Svolte e rimozioni. Il divieto per il governo di indurre i cittadini all’astensione.

Il recente invito del Presidente del consiglio a disertare le urne, in modo da non far raggiungere il quorum di votanti al referendum sulle trivellazioni marine, fa il paio con il referendum (senza quorum) da lui caldeggiato sulla legge di revisione costituzionale, fatta approvare dal suo governo, la quale prevede un sistema di “elezione indiretta” dei componenti del Senato. Le due iniziative cercano di ottenere lo stesso risultato con mezzi opposti, e anche per questo il loro nesso appare per molti versi oscuro. Ma se si vuole cogliere il disegno unitario che ne è alla base occorre risalire alle radici storiche e istituzionali che definiscono contorni e portata non solo della prima iniziativa, ma anche della seconda.

Per quanto riguarda l’incitamento a astenersi dal partecipare al referendum, che qui ci riguarda più da vicino, gli oppositori invocano l’art. 98 del Testo Unico delle leggi elettorali, d.p.r. 30 marzo 1957, n. 361, che lo vieta per i pubblici poteri:

“Il pubblico ufficiale, l'incaricato di un pubblico servizio, l'esercente di un servizio di pubblica necessità, il ministro di qualsiasi culto, chiunque investito di un pubblico potere o funzione civile o militare, abusando delle proprie attribuzioni e nell'esercizio di esse, si adopera
[1] a costringere gli elettori a firmare una dichiarazione di presentazione di candidati od
[2] a vincolare i suffragi degli elettori a favore od in pregiudizio di determinate liste o di determinati candidati o
[3] ad indurli all'astensione,
è punito con la reclusione da sei mesi a tre anni e con la multa da lire 600.000 a lire 4.000.000.”

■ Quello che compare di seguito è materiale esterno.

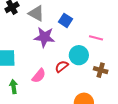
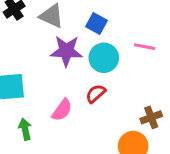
cyan circle: (79, 55) -> (104, 58), moved
brown cross: (101, 70) -> (151, 117), moved, turned -32

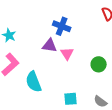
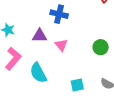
purple triangle: (49, 46) -> (40, 36), moved
pink triangle: (67, 54) -> (61, 45), moved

Tale articolo è richiamato espressamente da una legge più recente, la l. 25 maggio1970 n. 352, contenente le norme sui referendum, all’art. 51:

“Le disposizioni penali, contenute nel Titolo VII del testo unico delle leggi per la elezione della Camera dei deputati, si applicano anche con riferimento alle disposizioni della presente legge.

Le sanzioni previste dagli articoli 96, 97 e 98 del suddetto testo unico si applicano anche quando i fatti negli articoli stessi contemplati riguardino le firme per richiesta di referendum o per proposte di leggi, o voti o astensioni di voto relativamente ai referendum disciplinati nei Titoli I, II e III della presente legge.”

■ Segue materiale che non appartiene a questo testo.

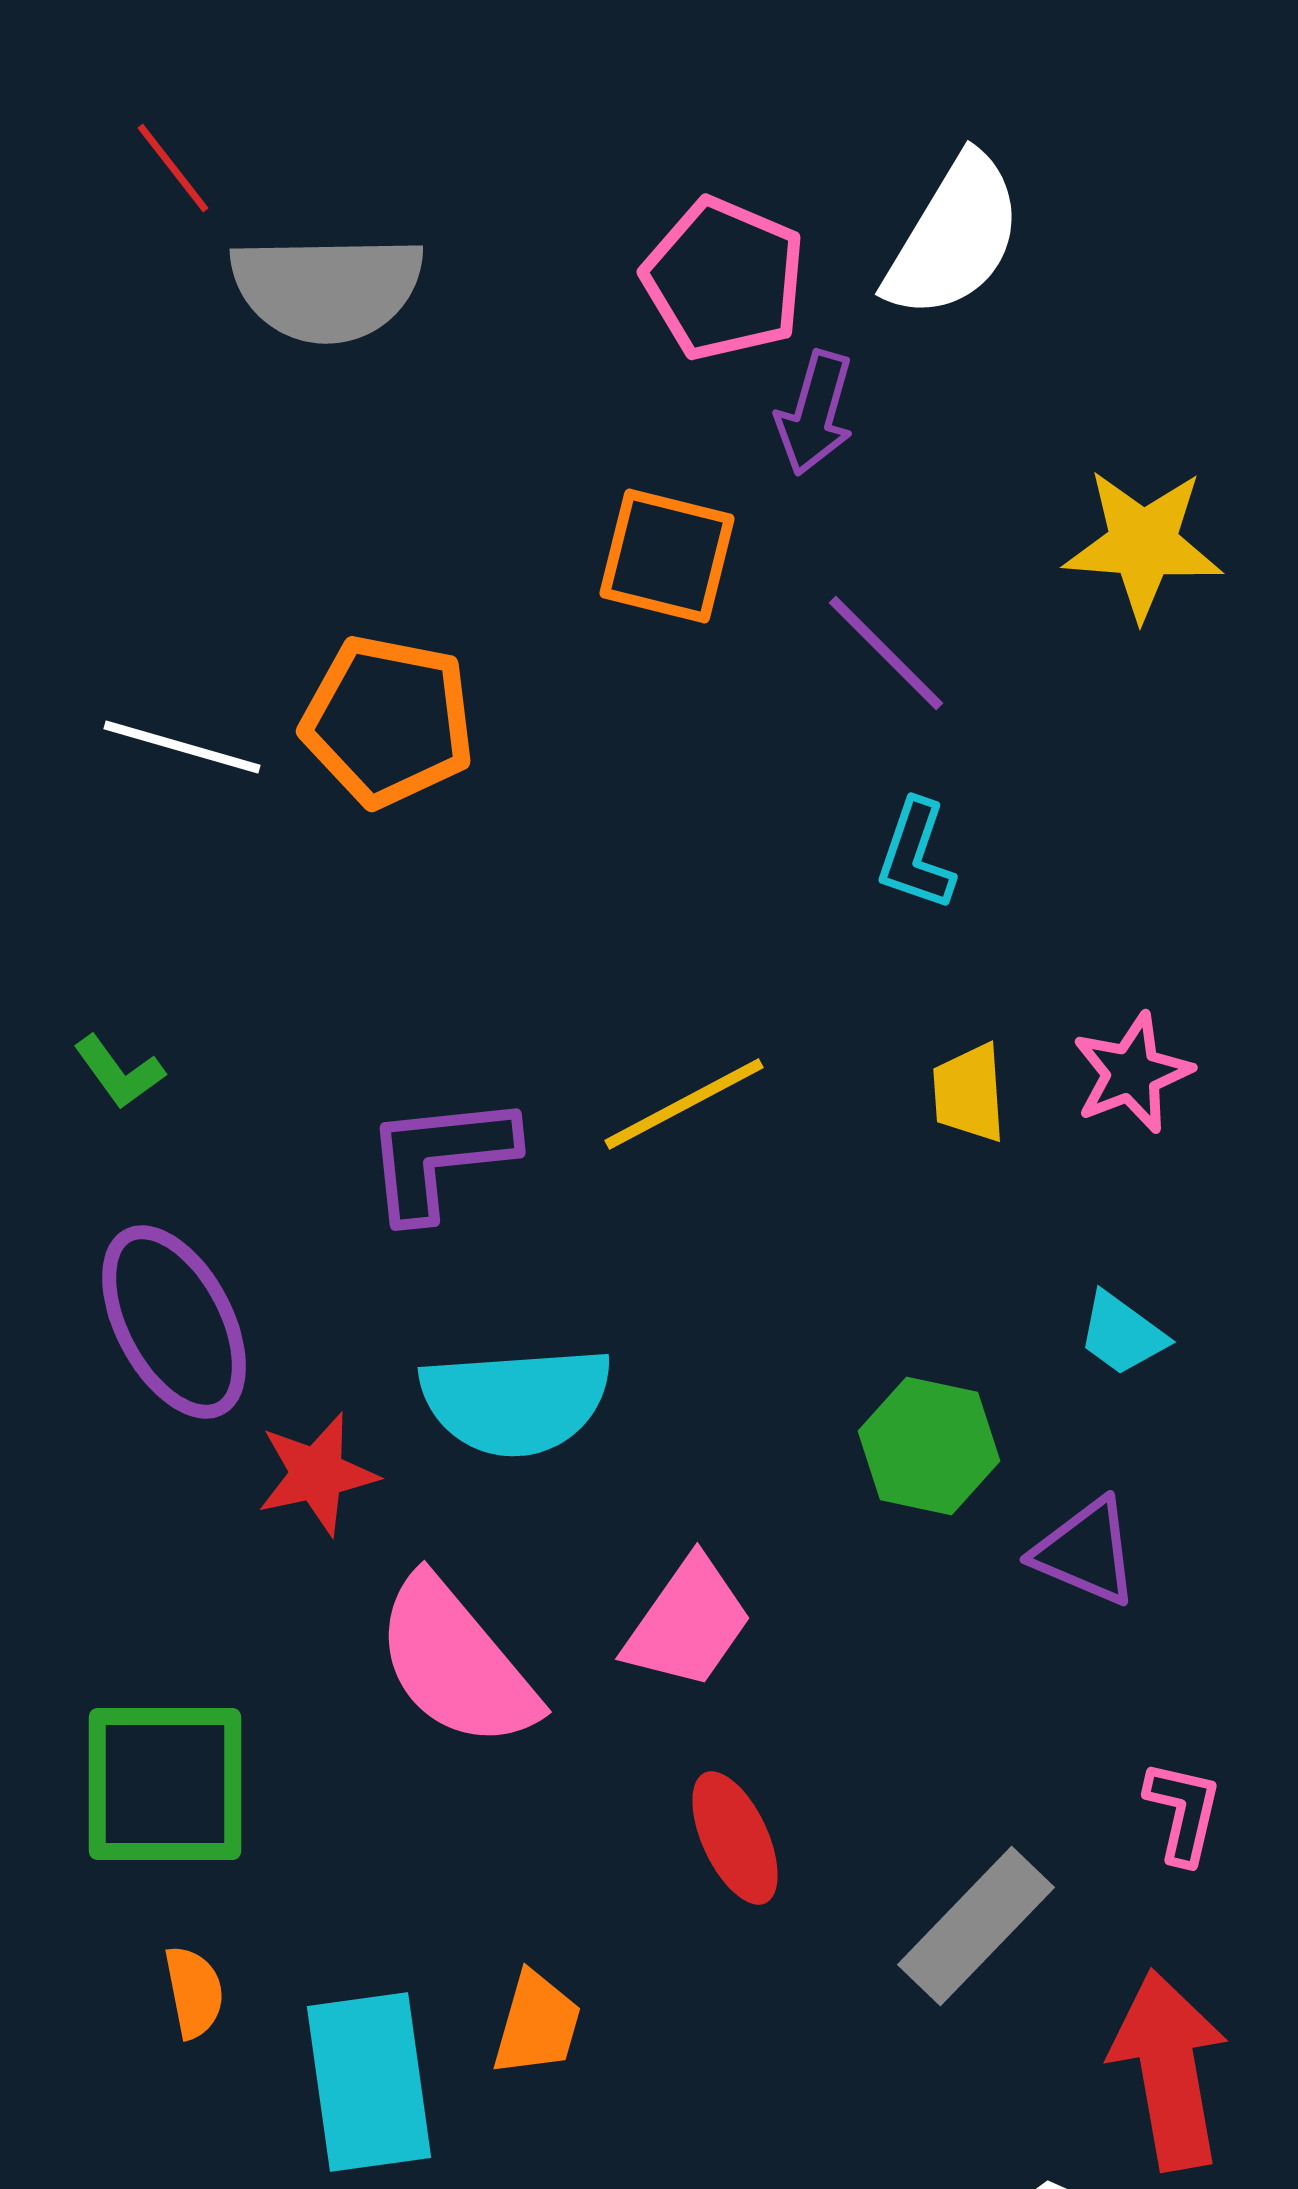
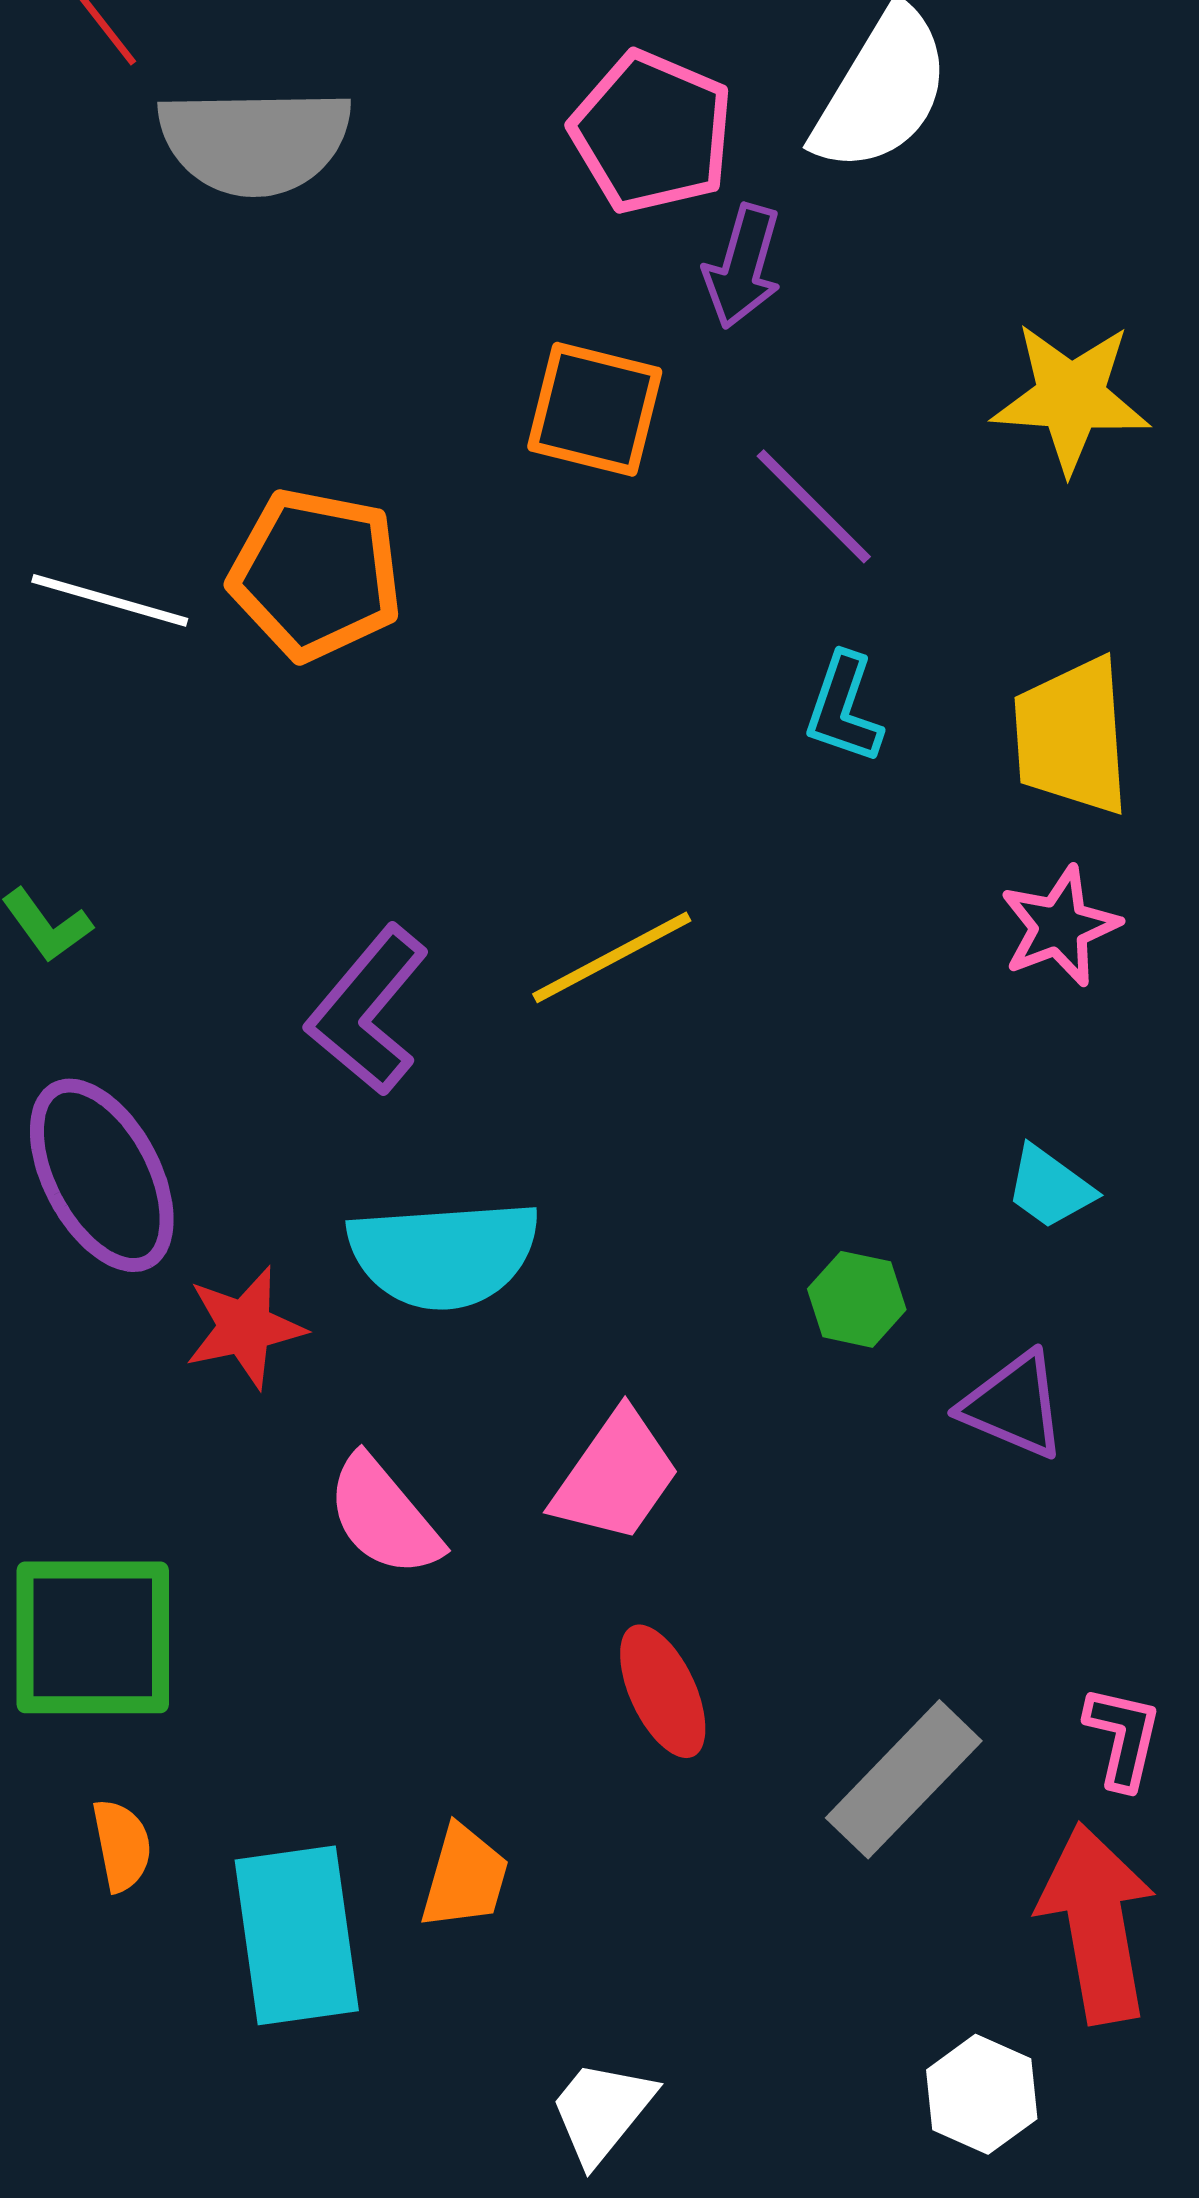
yellow trapezoid: (969, 1093) -> (1072, 736), moved, size x1.6
purple L-shape: (440, 1157) -> (368, 1010), turned -44
green hexagon: (929, 1446) -> (857, 1299), size x0.7
pink semicircle: (456, 1663) -> (384, 1516), size x0.7
pink L-shape: (1183, 1812) -> (1123, 1737), moved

Il punto rilevante è nel primo degli articoli appena citati; più precisamente, è quello qui marcato col numero [3]. Indurre i cittadini a astenersi, senza l’uso della violenza e delle minacce, che sono punite dal precedente art. 97, costituisce un abuso quando viene compiuto dal titolare di un pubblico potere nell’esercizio delle proprie attribuzioni, in modi considerati del tutto analoghi a quelli di un ministro di culto dal suo pulpito. Esso inoltre viene equiparato, quanto a gravità, [1] al costringere gli elettori a firmare o [2] al vincolare il loro suffragio, sempre senza violenza o minacce. Ma – si obietta – che si intende per titolari di pubblici poteri? È mai possibile che le più alte cariche dello Stato non possano esprimere il proprio punto di vista sulle questioni politiche più importanti?